(Data begins)
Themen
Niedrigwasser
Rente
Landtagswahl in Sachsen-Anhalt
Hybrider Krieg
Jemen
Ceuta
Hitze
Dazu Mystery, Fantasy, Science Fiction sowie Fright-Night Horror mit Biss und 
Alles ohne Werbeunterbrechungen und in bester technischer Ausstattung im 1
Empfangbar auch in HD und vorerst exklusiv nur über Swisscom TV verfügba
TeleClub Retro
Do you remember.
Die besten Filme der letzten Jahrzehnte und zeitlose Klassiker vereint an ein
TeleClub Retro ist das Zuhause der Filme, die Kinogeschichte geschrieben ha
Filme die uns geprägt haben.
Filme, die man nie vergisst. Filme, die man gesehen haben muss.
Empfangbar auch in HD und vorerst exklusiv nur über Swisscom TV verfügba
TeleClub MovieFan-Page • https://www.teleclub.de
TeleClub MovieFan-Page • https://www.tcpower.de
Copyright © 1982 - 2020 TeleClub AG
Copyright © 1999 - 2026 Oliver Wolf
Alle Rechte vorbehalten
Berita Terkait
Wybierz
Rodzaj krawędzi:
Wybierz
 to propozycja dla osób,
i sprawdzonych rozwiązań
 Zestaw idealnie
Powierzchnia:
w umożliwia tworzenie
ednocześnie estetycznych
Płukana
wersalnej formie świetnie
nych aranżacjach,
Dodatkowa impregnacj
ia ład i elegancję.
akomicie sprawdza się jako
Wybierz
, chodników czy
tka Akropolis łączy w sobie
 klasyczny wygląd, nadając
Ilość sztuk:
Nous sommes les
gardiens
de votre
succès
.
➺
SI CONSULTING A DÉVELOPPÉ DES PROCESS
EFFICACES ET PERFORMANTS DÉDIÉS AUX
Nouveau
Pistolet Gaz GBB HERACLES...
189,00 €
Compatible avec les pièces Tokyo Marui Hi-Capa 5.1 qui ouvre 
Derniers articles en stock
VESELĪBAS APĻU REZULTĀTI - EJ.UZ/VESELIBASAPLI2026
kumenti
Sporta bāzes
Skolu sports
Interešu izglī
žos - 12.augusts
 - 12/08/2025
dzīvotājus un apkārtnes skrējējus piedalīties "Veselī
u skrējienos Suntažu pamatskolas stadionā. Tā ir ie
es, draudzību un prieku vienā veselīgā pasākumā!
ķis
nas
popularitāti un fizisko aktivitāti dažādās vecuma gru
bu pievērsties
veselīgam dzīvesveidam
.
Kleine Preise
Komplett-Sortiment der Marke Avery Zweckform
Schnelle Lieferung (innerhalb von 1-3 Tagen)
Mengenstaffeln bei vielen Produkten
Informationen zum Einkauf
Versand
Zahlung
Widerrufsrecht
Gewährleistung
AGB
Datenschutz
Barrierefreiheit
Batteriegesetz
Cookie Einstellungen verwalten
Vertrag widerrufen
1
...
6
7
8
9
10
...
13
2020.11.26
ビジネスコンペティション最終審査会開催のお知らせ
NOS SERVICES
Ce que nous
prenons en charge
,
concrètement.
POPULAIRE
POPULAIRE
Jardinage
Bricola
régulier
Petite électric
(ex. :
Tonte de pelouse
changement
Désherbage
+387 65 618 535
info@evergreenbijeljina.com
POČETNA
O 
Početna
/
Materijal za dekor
(Data ends)
• [What is required] Reproduce every line of the entries above, unchanged, from the very first one down to and including the line containing "Zestaw idealnie".

• [Output for this task]
Themen
Niedrigwasser
Rente
Landtagswahl in Sachsen-Anhalt
Hybrider Krieg
Jemen
Ceuta
Hitze
Dazu Mystery, Fantasy, Science Fiction sowie Fright-Night Horror mit Biss und 
Alles ohne Werbeunterbrechungen und in bester technischer Ausstattung im 1
Empfangbar auch in HD und vorerst exklusiv nur über Swisscom TV verfügba
TeleClub Retro
Do you remember.
Die besten Filme der letzten Jahrzehnte und zeitlose Klassiker vereint an ein
TeleClub Retro ist das Zuhause der Filme, die Kinogeschichte geschrieben ha
Filme die uns geprägt haben.
Filme, die man nie vergisst. Filme, die man gesehen haben muss.
Empfangbar auch in HD und vorerst exklusiv nur über Swisscom TV verfügba
TeleClub MovieFan-Page • https://www.teleclub.de
TeleClub MovieFan-Page • https://www.tcpower.de
Copyright © 1982 - 2020 TeleClub AG
Copyright © 1999 - 2026 Oliver Wolf
Alle Rechte vorbehalten
Berita Terkait
Wybierz
Rodzaj krawędzi:
Wybierz
 to propozycja dla osób,
i sprawdzonych rozwiązań
 Zestaw idealnie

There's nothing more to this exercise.